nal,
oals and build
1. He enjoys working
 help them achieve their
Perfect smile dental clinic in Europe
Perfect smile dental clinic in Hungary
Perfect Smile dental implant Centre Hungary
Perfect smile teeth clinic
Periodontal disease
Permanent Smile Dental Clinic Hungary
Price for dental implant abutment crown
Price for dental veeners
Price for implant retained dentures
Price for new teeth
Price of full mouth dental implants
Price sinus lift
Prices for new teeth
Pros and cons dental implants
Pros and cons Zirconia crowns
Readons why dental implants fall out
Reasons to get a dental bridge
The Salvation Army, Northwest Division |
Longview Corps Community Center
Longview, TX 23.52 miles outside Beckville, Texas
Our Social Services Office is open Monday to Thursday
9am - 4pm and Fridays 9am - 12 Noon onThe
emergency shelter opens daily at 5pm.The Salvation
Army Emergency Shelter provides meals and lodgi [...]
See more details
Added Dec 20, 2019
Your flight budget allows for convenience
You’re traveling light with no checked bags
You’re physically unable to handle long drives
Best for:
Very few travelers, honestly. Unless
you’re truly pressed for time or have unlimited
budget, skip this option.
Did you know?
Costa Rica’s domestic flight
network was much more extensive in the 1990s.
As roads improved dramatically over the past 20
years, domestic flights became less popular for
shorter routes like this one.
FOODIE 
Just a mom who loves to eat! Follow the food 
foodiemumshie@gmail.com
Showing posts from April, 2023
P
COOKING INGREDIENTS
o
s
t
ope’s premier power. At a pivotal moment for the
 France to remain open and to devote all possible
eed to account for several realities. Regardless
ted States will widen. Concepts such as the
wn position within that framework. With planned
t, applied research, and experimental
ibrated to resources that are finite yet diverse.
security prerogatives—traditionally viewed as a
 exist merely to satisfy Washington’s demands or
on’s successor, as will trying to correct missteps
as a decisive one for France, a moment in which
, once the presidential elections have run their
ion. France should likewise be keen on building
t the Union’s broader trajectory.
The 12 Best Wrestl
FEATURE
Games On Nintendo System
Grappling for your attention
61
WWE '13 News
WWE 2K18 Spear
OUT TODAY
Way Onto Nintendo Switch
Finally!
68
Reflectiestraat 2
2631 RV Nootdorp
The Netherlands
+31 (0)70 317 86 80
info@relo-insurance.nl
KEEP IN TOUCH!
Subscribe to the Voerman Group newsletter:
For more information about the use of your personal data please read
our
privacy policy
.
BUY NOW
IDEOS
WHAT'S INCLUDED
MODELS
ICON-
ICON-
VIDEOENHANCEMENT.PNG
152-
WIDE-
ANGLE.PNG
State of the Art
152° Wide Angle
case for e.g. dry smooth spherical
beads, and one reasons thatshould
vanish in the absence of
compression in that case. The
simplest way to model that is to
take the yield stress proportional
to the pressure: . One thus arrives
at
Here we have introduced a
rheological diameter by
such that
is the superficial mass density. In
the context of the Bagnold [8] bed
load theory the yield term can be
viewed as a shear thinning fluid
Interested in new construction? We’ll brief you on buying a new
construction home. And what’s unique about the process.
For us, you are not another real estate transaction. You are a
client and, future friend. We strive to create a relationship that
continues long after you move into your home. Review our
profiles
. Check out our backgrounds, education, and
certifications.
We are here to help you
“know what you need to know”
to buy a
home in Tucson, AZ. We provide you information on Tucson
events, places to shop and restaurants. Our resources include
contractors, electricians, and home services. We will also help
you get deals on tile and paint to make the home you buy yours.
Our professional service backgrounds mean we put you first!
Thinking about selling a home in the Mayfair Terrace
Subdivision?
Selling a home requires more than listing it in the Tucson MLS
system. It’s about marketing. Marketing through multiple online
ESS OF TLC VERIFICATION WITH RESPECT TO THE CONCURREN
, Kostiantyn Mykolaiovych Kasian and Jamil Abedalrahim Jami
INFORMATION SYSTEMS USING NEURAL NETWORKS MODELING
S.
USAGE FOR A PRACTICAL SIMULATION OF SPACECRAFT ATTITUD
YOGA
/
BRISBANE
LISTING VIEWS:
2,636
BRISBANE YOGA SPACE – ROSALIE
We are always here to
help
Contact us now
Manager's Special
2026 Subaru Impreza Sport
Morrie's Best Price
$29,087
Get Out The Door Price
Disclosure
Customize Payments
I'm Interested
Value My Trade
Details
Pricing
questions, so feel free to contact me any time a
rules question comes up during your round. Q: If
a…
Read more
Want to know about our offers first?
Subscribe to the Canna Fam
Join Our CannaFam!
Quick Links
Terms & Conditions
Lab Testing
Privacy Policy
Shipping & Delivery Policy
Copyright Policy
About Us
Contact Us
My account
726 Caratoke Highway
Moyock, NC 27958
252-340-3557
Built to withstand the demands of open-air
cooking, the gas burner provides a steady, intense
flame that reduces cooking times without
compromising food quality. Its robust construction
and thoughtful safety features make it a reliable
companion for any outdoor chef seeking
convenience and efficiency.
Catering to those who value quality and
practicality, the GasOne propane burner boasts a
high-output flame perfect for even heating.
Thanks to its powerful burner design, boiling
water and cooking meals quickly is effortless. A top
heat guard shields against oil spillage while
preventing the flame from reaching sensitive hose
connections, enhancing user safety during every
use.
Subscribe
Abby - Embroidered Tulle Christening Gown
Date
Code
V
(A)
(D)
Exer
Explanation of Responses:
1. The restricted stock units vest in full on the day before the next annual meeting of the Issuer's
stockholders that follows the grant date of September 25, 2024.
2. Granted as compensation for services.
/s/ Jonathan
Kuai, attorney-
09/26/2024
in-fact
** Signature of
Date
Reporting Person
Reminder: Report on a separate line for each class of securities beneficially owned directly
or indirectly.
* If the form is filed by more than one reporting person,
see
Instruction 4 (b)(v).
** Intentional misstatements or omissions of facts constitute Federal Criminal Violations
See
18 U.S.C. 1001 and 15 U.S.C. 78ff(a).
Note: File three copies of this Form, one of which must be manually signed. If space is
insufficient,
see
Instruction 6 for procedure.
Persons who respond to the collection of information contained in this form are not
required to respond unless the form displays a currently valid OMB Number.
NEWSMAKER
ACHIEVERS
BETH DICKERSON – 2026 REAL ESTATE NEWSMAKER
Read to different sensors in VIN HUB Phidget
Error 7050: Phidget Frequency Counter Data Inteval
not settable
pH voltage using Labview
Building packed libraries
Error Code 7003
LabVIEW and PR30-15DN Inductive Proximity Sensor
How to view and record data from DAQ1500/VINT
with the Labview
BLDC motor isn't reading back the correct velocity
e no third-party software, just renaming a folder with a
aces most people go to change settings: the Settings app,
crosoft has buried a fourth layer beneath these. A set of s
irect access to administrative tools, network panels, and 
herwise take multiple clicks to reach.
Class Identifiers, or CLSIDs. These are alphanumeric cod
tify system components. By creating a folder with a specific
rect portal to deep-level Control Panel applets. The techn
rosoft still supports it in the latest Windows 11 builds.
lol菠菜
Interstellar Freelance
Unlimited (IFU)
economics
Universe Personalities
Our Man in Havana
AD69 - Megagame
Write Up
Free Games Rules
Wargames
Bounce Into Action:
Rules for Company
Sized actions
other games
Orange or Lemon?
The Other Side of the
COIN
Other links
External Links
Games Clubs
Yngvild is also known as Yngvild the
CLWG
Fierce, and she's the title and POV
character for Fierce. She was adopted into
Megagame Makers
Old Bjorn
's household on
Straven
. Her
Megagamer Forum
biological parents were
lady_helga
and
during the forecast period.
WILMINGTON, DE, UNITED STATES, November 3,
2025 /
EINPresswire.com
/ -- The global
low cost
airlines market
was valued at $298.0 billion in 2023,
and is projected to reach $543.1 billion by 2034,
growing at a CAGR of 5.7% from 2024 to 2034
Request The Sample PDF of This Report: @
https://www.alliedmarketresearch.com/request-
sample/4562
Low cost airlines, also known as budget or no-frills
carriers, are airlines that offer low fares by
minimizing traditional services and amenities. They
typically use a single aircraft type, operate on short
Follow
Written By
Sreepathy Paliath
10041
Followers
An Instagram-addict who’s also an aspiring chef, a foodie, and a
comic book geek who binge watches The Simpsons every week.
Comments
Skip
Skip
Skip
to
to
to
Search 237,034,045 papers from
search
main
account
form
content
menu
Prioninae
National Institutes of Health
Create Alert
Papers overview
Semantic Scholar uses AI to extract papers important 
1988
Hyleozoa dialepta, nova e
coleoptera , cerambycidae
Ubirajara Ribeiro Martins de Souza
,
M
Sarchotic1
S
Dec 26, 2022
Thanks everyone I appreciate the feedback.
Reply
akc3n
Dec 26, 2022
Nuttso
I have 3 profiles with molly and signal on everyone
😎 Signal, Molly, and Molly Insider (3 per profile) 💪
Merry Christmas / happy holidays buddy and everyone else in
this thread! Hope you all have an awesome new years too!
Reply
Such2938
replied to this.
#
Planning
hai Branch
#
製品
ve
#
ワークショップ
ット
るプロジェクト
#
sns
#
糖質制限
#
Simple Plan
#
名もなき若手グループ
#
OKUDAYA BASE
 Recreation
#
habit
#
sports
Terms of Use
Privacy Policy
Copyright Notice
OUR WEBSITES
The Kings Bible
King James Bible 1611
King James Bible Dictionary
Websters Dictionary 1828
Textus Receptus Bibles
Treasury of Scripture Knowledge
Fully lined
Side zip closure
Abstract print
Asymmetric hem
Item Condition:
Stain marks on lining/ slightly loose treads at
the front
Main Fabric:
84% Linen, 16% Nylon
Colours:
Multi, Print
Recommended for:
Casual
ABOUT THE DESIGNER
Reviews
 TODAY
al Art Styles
---------------
=== Your goal ===
Reproduce the entries above exactly, but only the lines between the line holding "case for e.g. dry smooth spherical" and the line holding "viewed as a shear thinning fluid", inclusive.

=== Exercise output ===
case for e.g. dry smooth spherical
beads, and one reasons thatshould
vanish in the absence of
compression in that case. The
simplest way to model that is to
take the yield stress proportional
to the pressure: . One thus arrives
at
Here we have introduced a
rheological diameter by
such that
is the superficial mass density. In
the context of the Bagnold [8] bed
load theory the yield term can be
viewed as a shear thinning fluid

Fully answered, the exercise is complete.